Start of Information

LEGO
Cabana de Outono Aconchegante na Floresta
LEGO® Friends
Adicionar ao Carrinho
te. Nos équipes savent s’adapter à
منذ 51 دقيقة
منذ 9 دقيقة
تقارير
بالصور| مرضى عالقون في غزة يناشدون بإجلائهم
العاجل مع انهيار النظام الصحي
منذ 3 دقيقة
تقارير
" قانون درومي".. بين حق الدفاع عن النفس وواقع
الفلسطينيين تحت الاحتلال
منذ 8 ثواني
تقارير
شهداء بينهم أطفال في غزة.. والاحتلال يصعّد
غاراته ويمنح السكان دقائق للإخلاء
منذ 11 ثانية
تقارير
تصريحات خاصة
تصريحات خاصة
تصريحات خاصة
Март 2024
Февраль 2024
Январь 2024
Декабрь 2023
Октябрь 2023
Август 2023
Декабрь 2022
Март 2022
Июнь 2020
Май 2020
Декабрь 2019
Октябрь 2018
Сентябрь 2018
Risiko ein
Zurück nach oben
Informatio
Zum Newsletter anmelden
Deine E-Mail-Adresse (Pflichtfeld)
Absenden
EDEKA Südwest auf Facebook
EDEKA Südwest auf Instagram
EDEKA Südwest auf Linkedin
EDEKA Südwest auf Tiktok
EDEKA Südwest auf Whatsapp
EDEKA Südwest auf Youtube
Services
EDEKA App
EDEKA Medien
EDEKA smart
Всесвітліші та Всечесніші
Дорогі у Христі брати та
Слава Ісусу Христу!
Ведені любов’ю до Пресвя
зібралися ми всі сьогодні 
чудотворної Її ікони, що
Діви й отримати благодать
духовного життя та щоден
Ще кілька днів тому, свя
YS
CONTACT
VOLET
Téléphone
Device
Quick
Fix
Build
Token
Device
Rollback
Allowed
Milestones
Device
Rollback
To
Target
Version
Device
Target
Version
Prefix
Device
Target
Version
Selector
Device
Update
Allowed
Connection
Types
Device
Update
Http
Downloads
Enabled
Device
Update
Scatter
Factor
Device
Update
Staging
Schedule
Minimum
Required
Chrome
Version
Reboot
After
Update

End of Information

▶ Directions for this task
Nothing should be left out: copy the material exactly.

▶ Result
LEGO
Cabana de Outono Aconchegante na Floresta
LEGO® Friends
Adicionar ao Carrinho
te. Nos équipes savent s’adapter à
منذ 51 دقيقة
منذ 9 دقيقة
تقارير
بالصور| مرضى عالقون في غزة يناشدون بإجلائهم
العاجل مع انهيار النظام الصحي
منذ 3 دقيقة
تقارير
" قانون درومي".. بين حق الدفاع عن النفس وواقع
الفلسطينيين تحت الاحتلال
منذ 8 ثواني
تقارير
شهداء بينهم أطفال في غزة.. والاحتلال يصعّد
غاراته ويمنح السكان دقائق للإخلاء
منذ 11 ثانية
تقارير
تصريحات خاصة
تصريحات خاصة
تصريحات خاصة
Март 2024
Февраль 2024
Январь 2024
Декабрь 2023
Октябрь 2023
Август 2023
Декабрь 2022
Март 2022
Июнь 2020
Май 2020
Декабрь 2019
Октябрь 2018
Сентябрь 2018
Risiko ein
Zurück nach oben
Informatio
Zum Newsletter anmelden
Deine E-Mail-Adresse (Pflichtfeld)
Absenden
EDEKA Südwest auf Facebook
EDEKA Südwest auf Instagram
EDEKA Südwest auf Linkedin
EDEKA Südwest auf Tiktok
EDEKA Südwest auf Whatsapp
EDEKA Südwest auf Youtube
Services
EDEKA App
EDEKA Medien
EDEKA smart
Всесвітліші та Всечесніші
Дорогі у Христі брати та
Слава Ісусу Христу!
Ведені любов’ю до Пресвя
зібралися ми всі сьогодні 
чудотворної Її ікони, що
Діви й отримати благодать
духовного життя та щоден
Ще кілька днів тому, свя
YS
CONTACT
VOLET
Téléphone
Device
Quick
Fix
Build
Token
Device
Rollback
Allowed
Milestones
Device
Rollback
To
Target
Version
Device
Target
Version
Prefix
Device
Target
Version
Selector
Device
Update
Allowed
Connection
Types
Device
Update
Http
Downloads
Enabled
Device
Update
Scatter
Factor
Device
Update
Staging
Schedule
Minimum
Required
Chrome
Version
Reboot
After
Update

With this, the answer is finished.